A posse de Hermes Klann (PL) no Senado federal trouxe à tona uma disputa judicial milionária envolvendo a Prefeitura de Brusque e o antigo sistema de transporte coletivo urbano do município. O Olhar do Vale teve acesso aos autos do processo que revelam que a Santa Luzia Transportes e Turismo Ltda., empresa à qual Klann aparece vinculado nos autos como representante legal em audiência, cobra R$ 40.942.602,39 do Município em uma ação indenizatória por suposto desequilíbrio econômico-financeiro no contrato de concessão do transporte público.
Klann assumiu o mandato de senador por Santa Catarina em substituição a Jorge Seif, também do PL, que se licenciou do cargo por quatro meses. O novo parlamentar é natural de Brusque, empresário dos ramos de transporte e turismo e assumiu pela primeira vez um cargo eletivo.
A ação tramita na Vara da Fazenda Pública e dos Registros Públicos da Comarca de Brusque. No processo, a Santa Luzia afirma que é concessionária do serviço público de transporte coletivo urbano desde 1992, por contrato firmado a partir da Concorrência Pública nº 04/92. A empresa sustenta que, ao longo da concessão, as tarifas fixadas pelo Município não teriam sido suficientes para manter o equilíbrio econômico-financeiro do contrato.

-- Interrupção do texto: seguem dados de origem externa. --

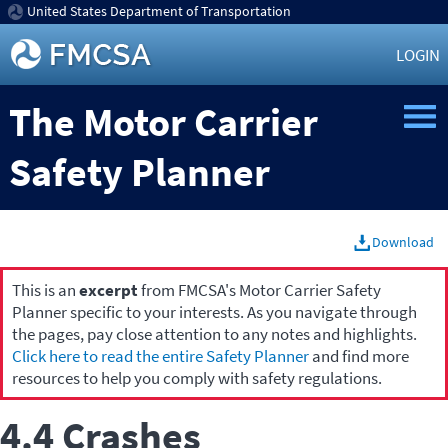
United States Department of Transportation
LOGIN
The Motor Carrier
Safety Planner
Download
This is an
excerpt
from FMCSA's Motor Carrier Safety
Planner specific to your interests. As you navigate through
the pages, pay close attention to any notes and highlights.
Click here to read the entire Safety Planner
and find more
resources to help you comply with safety regulations.
4.4 Crashes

Na petição inicial, a empresa argumenta que as tarifas decretadas pelo poder público teriam permanecido abaixo do valor necessário para assegurar a remuneração adequada do capital empregado na operação. Segundo a tese apresentada, isso teria forçado a concessionária a operar, em diferentes momentos, com custos superiores à receita.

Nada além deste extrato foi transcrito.